Genre: Fiction
Publisher: Random House Publishing Group, 2015
Pages: 368
Rating: Do Not Recommend
Synopsis: Anna was a good wife, mostly. For readers of The Girl on the Train and The Woman Upstairs comes a striking debut novel of marriage, fidelity, sex, and morality, featuring a fascinating heroine who struggles to live a life with meaning.
Anna Benz, an American in her late thirties, lives with her Swiss husband, Bruno—a banker—and their three young children in a postcard-perfect suburb of Zürich. Though she leads a comfortable, well-appointed life, Anna is falling apart inside. Adrift and increasingly unable to connect with the emotionally unavailable Bruno or even with her own thoughts and feelings, Anna tries to rouse herself with new experiences: German language classes, Jungian analysis, and a series of sexual affairs she enters with an ease that surprises even her.

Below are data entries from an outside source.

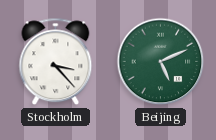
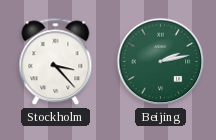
Beijing: 5:11 -> 2:13
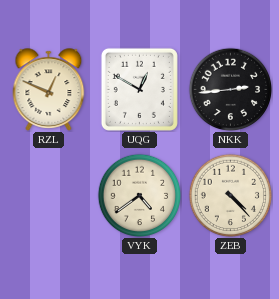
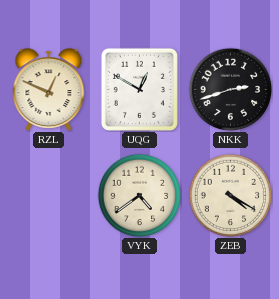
NKK: 2:44 -> 2:42
ZEB: 4:23 -> 4:20
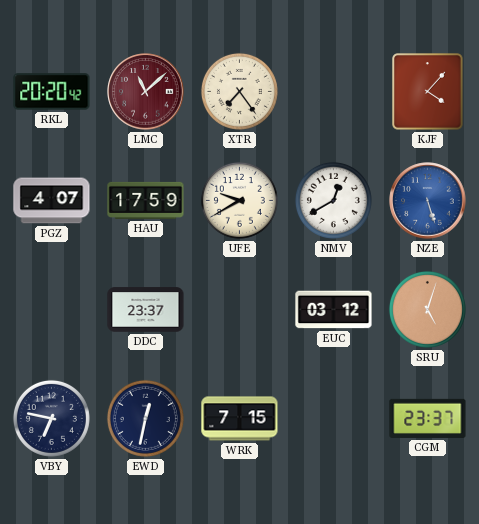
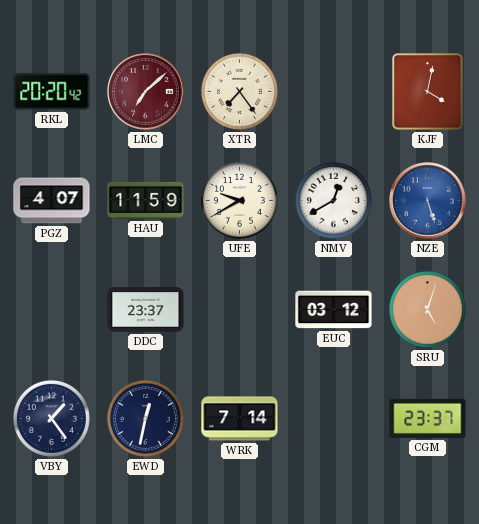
LMC: 11:08 -> 7:08
KJF: 4:07 -> 4:02
HAU: 17:59 -> 11:59
VBY: 6:47 -> 1:24
WRK: 7:15 -> 7:14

But Anna can’t easily extract herself from these affairs. When she wants to end them, she finds it’s difficult. Tensions escalate, and her lies start to spin out of control. Having crossed a moral threshold, Anna will discover where a woman goes when there is no going back.
Intimate, intense, and written with the precision of a Swiss Army knife, Jill Alexander Essbaum’s debut novel is an unforgettable story of marriage, fidelity, sex, morality, and most especially self. Navigating the lines between lust and love, guilt and shame, excuses and reasons, Anna Benz is an electrifying heroine whose passions and choices readers will debate with recognition and fury. Her story reveals, with honesty and great beauty, how we create ourselves and how we lose ourselves and the sometimes disastrous choices we make to find ourselves.
Review: I'll start this off by saying, nothing about this reminded me of Girl on a Train, and I actually find it weird that it was even mentioned. I haven't read The Woman Upstairs.
This book was recommended by my coworker who has given me excellent recommendations in the past. This one though was a fail. I didn't enjoy it, and I'm pretty sure that had I been reading the paper version, I would have returned it to the library after the second or third chapters. However, I had the audio version and for whatever reason just kept going ahead with it.
The plot was boring and Anna was an unlikable character. I don't mind insinuated sex or a few details, but this was too much and turned me off from the book as a whole. Pardon the pun.
From the beginning you just knew it isn't going to end well for Anna, and the author's closing paragraph was the best part of the book (and not just because it was over). The chosen closing words were brilliant.
The author can write; this just wasn't my cup of tea as a whole.
The author can write; this just wasn't my cup of tea as a whole.